Critique de la bande dessinée. Chroniques narquoises Par Didier Pasamonik (*)

Né à Ostende, en Belgique, Didier Pasamonik est considéré comme l’un des acteurs les plus importants du milieu de la bande dessinée : éditeur, directeur de collection, journaliste, commissaire d’exposition, essayiste, il collabore à différents médias juifs, de L’Arche à Regards en passant par Contact J ou Les Cahiers du Judaïsme. Il a animé également, sur Radio Judaïque FM une émission mensuelle, La Diaspora des Bulles, mettant en évidence les aspects juifs de la bande dessinée. Dans son nouvel ouvrage qui rassemble des chroniques narquoises publiées entre 2005 et 2007, année phares puisqu’elles voient le succès exponentiel des fameux mangas japonais rejoignant les graphic novels américains.


Si de nombreuses chroniques sont autant de piques vitriolées sur tel ou tel individu ou tel ou tel groupe dans le milieu relativement fermé de la B.D. ou encore sur les tribulations du Festival d’Angoulême, celles qui jettent un regard sur les aspects juifs sont particulièrement édifiantes. Ainsi, le portrait du Niçois Joann Sfar, qui, en novembre 2005 faisait la une de Télérama et dont la production pléthorique n’a d’égales que la richesse et la diversité des thèmes traités dont une série : Klezmer, la Conquête de l’Est, un conte ashkénaze « inventif et coloré comme du Sholem Aleikhem » ou une version très personnelle du Dibbouk de Sholem An-Ski.
Autre dessinateur traité : l’incontournable Art Spiegelman, célébrissime auteur de Maus, lauréat du prix Pulitzer.
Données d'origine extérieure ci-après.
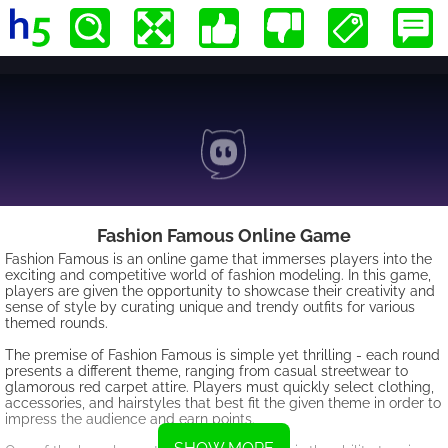
Fashion Famous Online Game
Fashion Famous is an online game that immerses players into the
exciting and competitive world of fashion modeling. In this game,
players are given the opportunity to showcase their creativity and
sense of style by curating unique and trendy outfits for various
themed rounds.
The premise of Fashion Famous is simple yet thrilling - each round
presents a different theme, ranging from casual streetwear to
glamorous red carpet attire. Players must quickly select clothing,
accessories, and hairstyles that best fit the given theme in order to
impress the audience and earn points.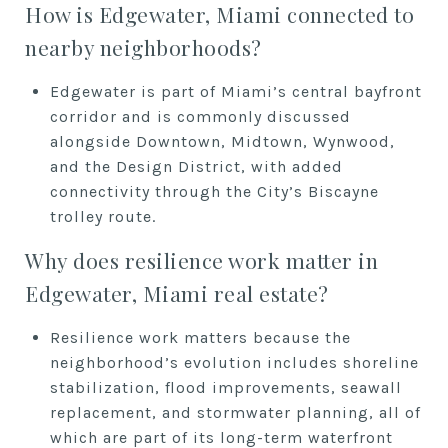
How is Edgewater, Miami connected to
nearby neighborhoods?
Edgewater is part of Miami’s central bayfront
corridor and is commonly discussed
alongside Downtown, Midtown, Wynwood,
and the Design District, with added
connectivity through the City’s Biscayne
trolley route.
Why does resilience work matter in
Edgewater, Miami real estate?
Resilience work matters because the
neighborhood’s evolution includes shoreline
stabilization, flood improvements, seawall
replacement, and stormwater planning, all of
which are part of its long-term waterfront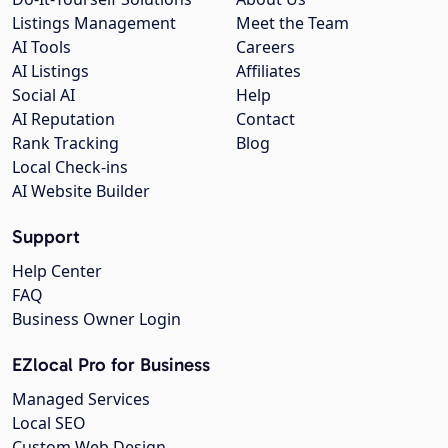
Listings Management
Meet the Team
AI Tools
Careers
AI Listings
Affiliates
Social AI
Help
AI Reputation
Contact
Rank Tracking
Blog
Local Check-ins
AI Website Builder
Support
Help Center
FAQ
Business Owner Login
EZlocal Pro for Business
Managed Services
Local SEO
Custom Web Design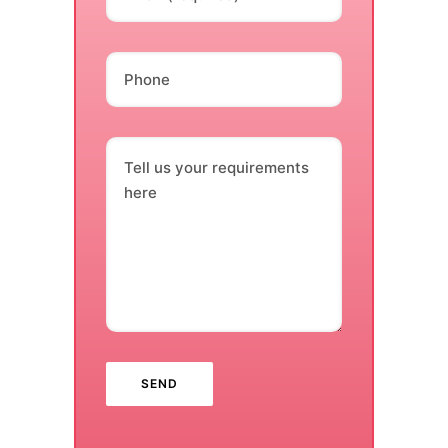
Phone
Tell us your requirements
here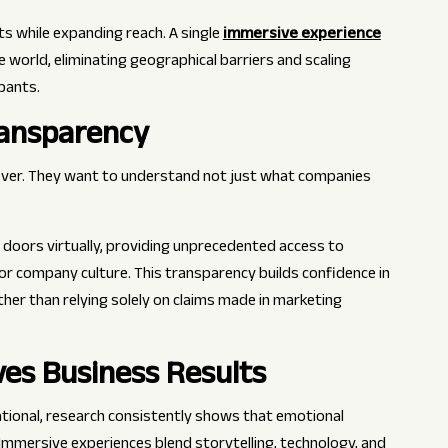
s while expanding reach. A single
immersive experience
world, eliminating geographical barriers and scaling
pants.
ransparency
ever. They want to understand not just what companies
 doors virtually, providing unprecedented access to
or company culture. This transparency builds confidence in
her than relying solely on claims made in marketing
ves Business Results
ational, research consistently shows that emotional
. Immersive experiences blend storytelling, technology, and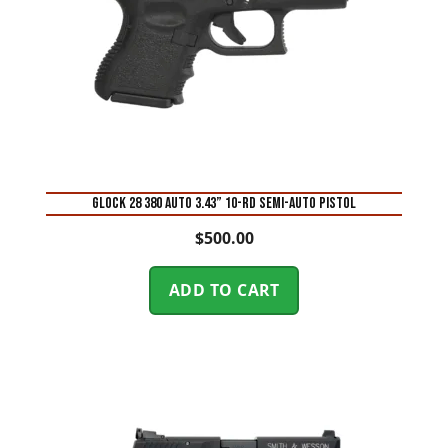
Glock 28 380 Auto 3.43” 10-Rd Semi-Auto Pistol
$
500.00
ADD TO CART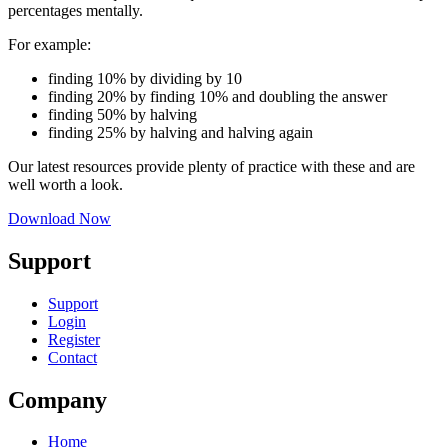
percentages mentally.
For example:
finding 10% by dividing by 10
finding 20% by finding 10% and doubling the answer
finding 50% by halving
finding 25% by halving and halving again
Our latest resources provide plenty of practice with these and are
well worth a look.
Download Now
Support
Support
Login
Register
Contact
Company
Home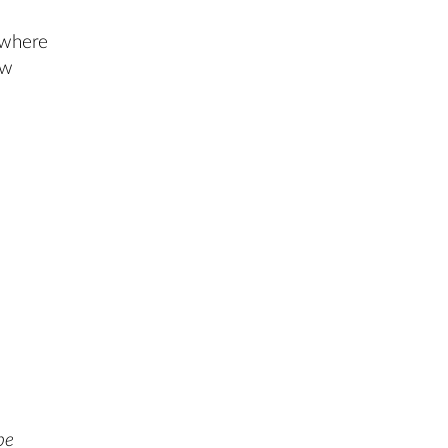
where
ow
be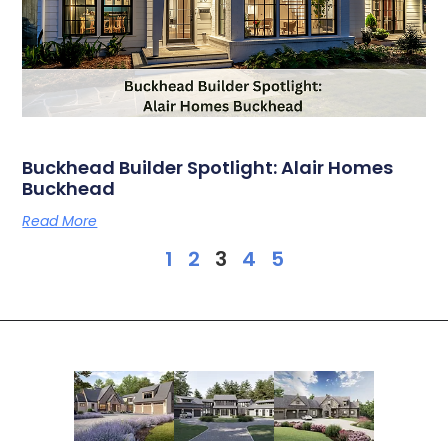
Buckhead Builder Spotlight: Alair Homes
Buckhead
Read More
1
2
3
4
5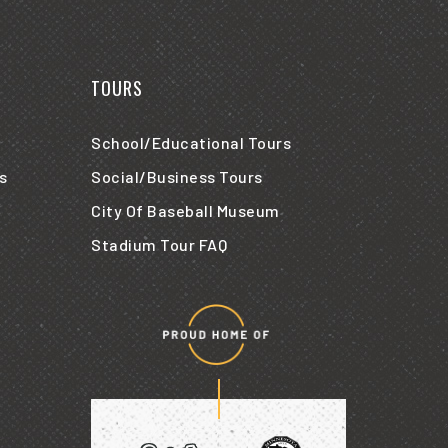
TOURS
School/Educational Tours
s
Social/Business Tours
City Of Baseball Museum
Stadium Tour FAQ
Proud
home
of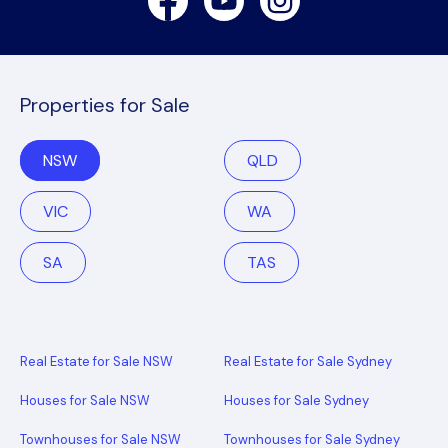
Properties for Sale
NSW
QLD
VIC
WA
SA
TAS
Real Estate for Sale NSW
Real Estate for Sale Sydney
Houses for Sale NSW
Houses for Sale Sydney
Townhouses for Sale NSW
Townhouses for Sale Sydney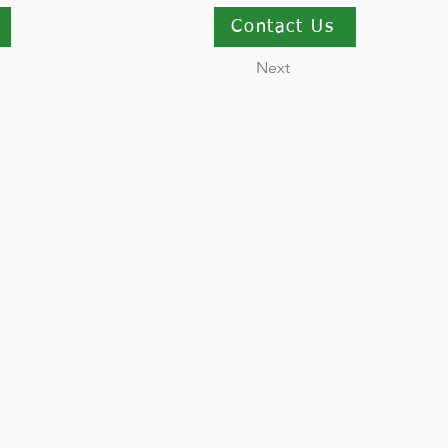
Contact Us
Next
Après des années de silence, le dessinateur, après le 11 septembre 2001, se lance dans un album violemment anti-Bush intitulé A l’Ombre des Tours Mortes.
« Il faut le dire tout de suite : A l’Ombre des Tours Mortes n’est pas Maus…l’auteur lève le ton, désigne le pétrolier texan et sa clique, de même qu’une certaine tradition impérialiste américaine, comme les véritables responsables de cette tragédie…parlant de la relation entre les communautés juives et arabes, il considère que « l’existence d’Israël est un problème fondamental », suggère le retour à un modèle présioniste. Ailleurs, dans une interview précisément accordée à Joann Sfar dans Charlie Hebdo en 2004, Spiegelman n’hésitait pas à dire : « Je hais les Musulmans, mais je hais aussi les Juifs qui s’identifient comme tels ». Terrible !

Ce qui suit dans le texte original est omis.